Recorded data
== Segment start ==

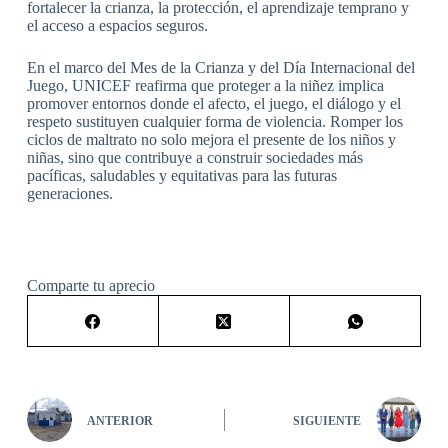
fortalecer la crianza, la protección, el aprendizaje temprano y
el acceso a espacios seguros.
En el marco del Mes de la Crianza y del Día Internacional del
Juego, UNICEF reafirma que proteger a la niñez implica
promover entornos donde el afecto, el juego, el diálogo y el
respeto sustituyen cualquier forma de violencia. Romper los
ciclos de maltrato no solo mejora el presente de los niños y
niñas, sino que contribuye a construir sociedades más
pacíficas, saludables y equitativas para las futuras
generaciones.
Comparte tu aprecio
ANTERIOR
SIGUIENTE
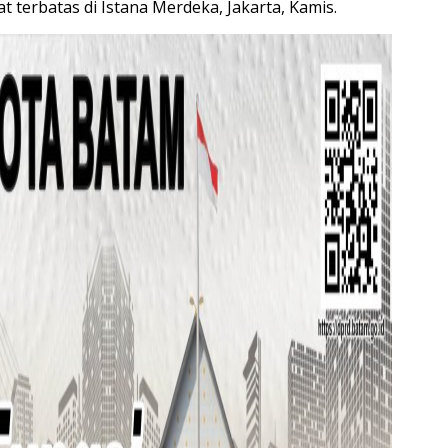
 terbatas di Istana Merdeka, Jakarta, Kamis.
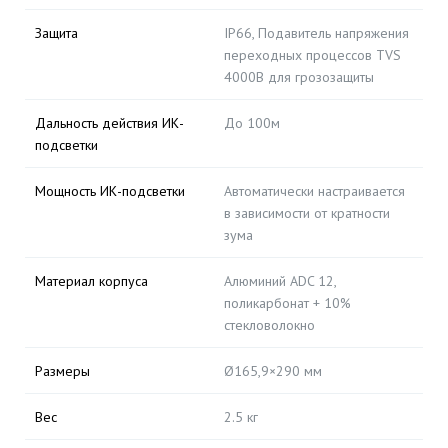
Защита
IP66, Подавитель напряжения
переходных процессов TVS
4000В для грозозащиты
Дальность действия ИК-
До 100м
подсветки
Мощность ИК-подсветки
Автоматически настраивается
в зависимости от кратности
зума
Материал корпуса
Алюминий ADC 12,
поликарбонат + 10%
стекловолокно
Размеры
Ø165,9×290 мм
Вес
2.5 кг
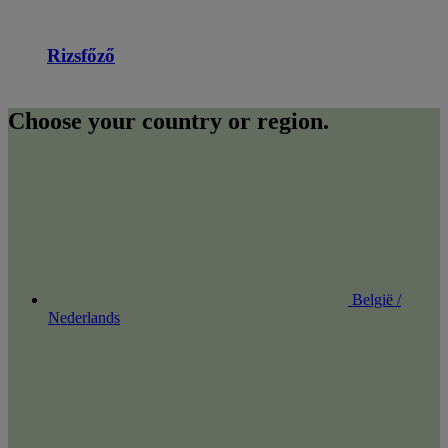
Rizsfőző
Choose your country or region.
België /
Nederlands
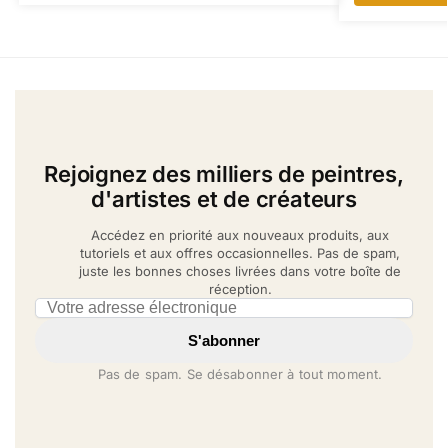
Rejoignez des milliers de peintres,
d'artistes et de créateurs
Accédez en priorité aux nouveaux produits, aux
tutoriels et aux offres occasionnelles. Pas de spam,
juste les bonnes choses livrées dans votre boîte de
réception.
Email address
S'abonner
Pas de spam. Se désabonner à tout moment.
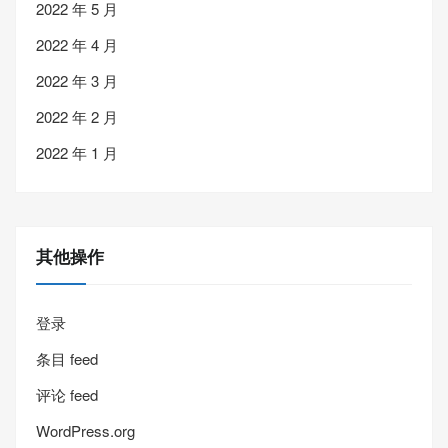
2022 年 5 月
2022 年 4 月
2022 年 3 月
2022 年 2 月
2022 年 1 月
其他操作
登录
条目 feed
评论 feed
WordPress.org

== Segment end ==

#### Exercise instructions:
A verbatim transcript of the entries above is required, with the pictures left out.

#### Written reply:
fortalecer la crianza, la protección, el aprendizaje temprano y
el acceso a espacios seguros.
En el marco del Mes de la Crianza y del Día Internacional del
Juego, UNICEF reafirma que proteger a la niñez implica
promover entornos donde el afecto, el juego, el diálogo y el
respeto sustituyen cualquier forma de violencia. Romper los
ciclos de maltrato no solo mejora el presente de los niños y
niñas, sino que contribuye a construir sociedades más
pacíficas, saludables y equitativas para las futuras
generaciones.
Comparte tu aprecio
ANTERIOR
SIGUIENTE
 terbatas di Istana Merdeka, Jakarta, Kamis.
Защита
IP66, Подавитель напряжения
переходных процессов TVS
4000В для грозозащиты
Дальность действия ИК-
До 100м
подсветки
Мощность ИК-подсветки
Автоматически настраивается
в зависимости от кратности
зума
Материал корпуса
Алюминий ADC 12,
поликарбонат + 10%
стекловолокно
Размеры
Ø165,9×290 мм
Вес
2.5 кг
Rizsfőző
Choose your country or region.
België /
Nederlands
Rejoignez des milliers de peintres,
d'artistes et de créateurs
Accédez en priorité aux nouveaux produits, aux
tutoriels et aux offres occasionnelles. Pas de spam,
juste les bonnes choses livrées dans votre boîte de
réception.
Email address
S'abonner
Pas de spam. Se désabonner à tout moment.
2022 年 5 月
2022 年 4 月
2022 年 3 月
2022 年 2 月
2022 年 1 月
其他操作
登录
条目 feed
评论 feed
WordPress.org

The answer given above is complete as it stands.